Someone (must have) once said, "You know you're getting old when you have more friends in the graveyard than out." The list of those in our local "skull orchard" as my dad (two years younger than yours) used to call it, is growing--still at a fairly slow clip--but growing nonetheless.

Mimi, I have a whole chapter in The Bluebird Effect about how the turkey vulture made its way to totem status for me. Mostly, it's because they appear to me when I need guidance. And twice I've seen a nearly pure white leucistic individual that knocked my socks off. And when I've had the honor of working with them I have loved their spirit. They're known more for their good works than their good looks. They clean things up. They make the world a better place.

Beautiful piece!
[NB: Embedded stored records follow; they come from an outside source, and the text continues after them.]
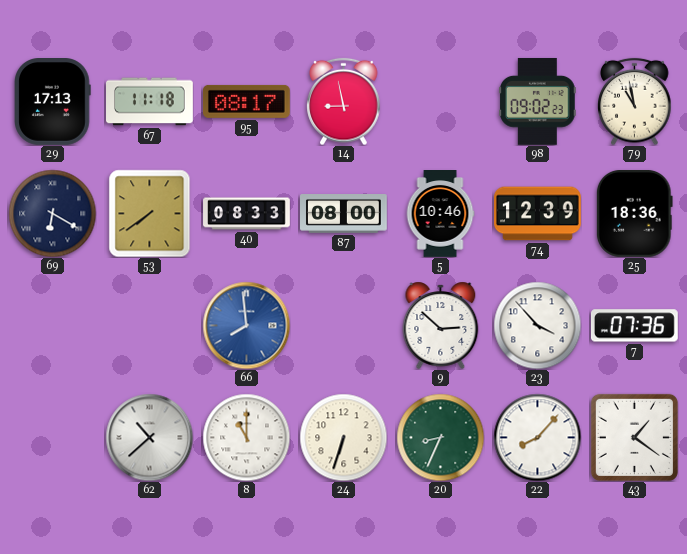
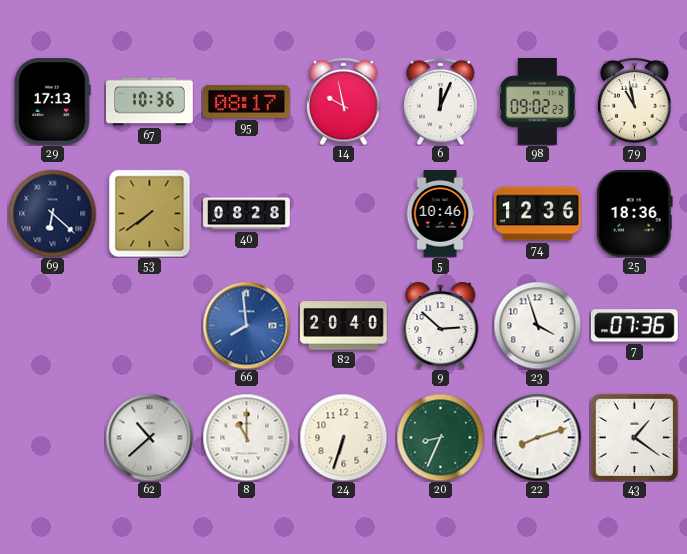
67: 11:18 -> 10:36
14: 8:58 -> 9:58
6: none -> 12:04
69: 6:20 -> 6:22
40: 08:33 -> 08:28
87: 08:00 -> none
74: 12:39 -> 12:36
82: none -> 20:40
23: 3:53 -> 3:57
22: 8:07 -> 8:12
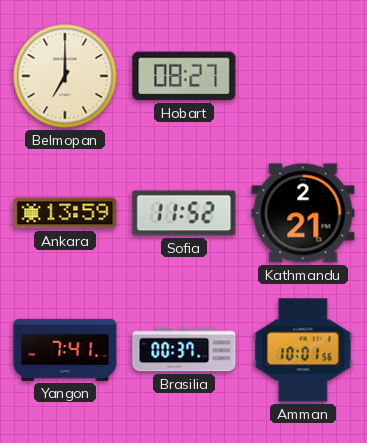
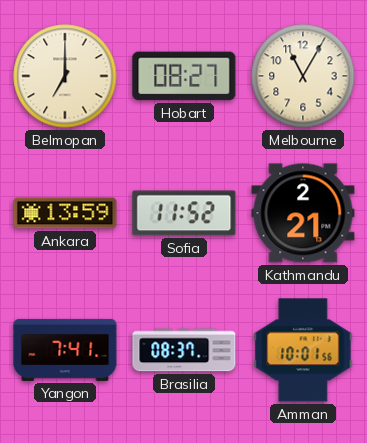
Melbourne: none -> 11:05
Brasilia: 00:37 -> 08:37
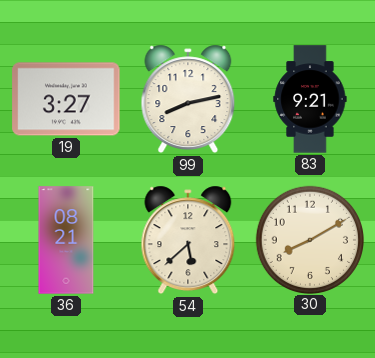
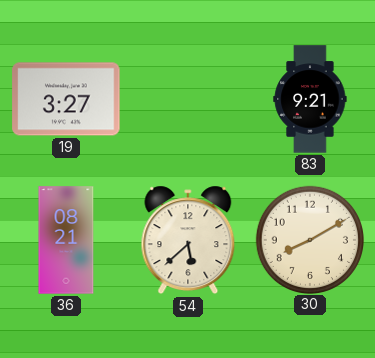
99: 8:13 -> none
Reminds me of a vintage church building in rural eastern Pennsylvania where there was a wedding a few years ago. I provided the music. The church had been abandoned for decades, but the bride, who grew up near there, had always admired it and dreamed of getting married there someday. When the time came, she secured permission to do just that. It was a simple, traditional ceremony, much like what the weddings had probably been during the church's prime. Being in those kinds of places is at once eerie and inspiring. I love it.
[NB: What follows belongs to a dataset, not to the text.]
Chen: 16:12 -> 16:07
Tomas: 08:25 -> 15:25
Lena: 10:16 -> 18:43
Reading your post and looking at your pictures I was right there with Chet and you--checking out the gravestones, going into the church, feeling the winter cold. The turkey vulture feather made your day. Your post made mine!

I love your sketch of Irene--not just our parents' generation, but a nineteenth-century life, it seems, and remote even by those standards. It's downright moving to know that can still go on.

The photo taken through the window, with the reflection of the trees and graveyard overlying the pews, is hauntingly meaningful, especially for an abandoned building like this! Wow.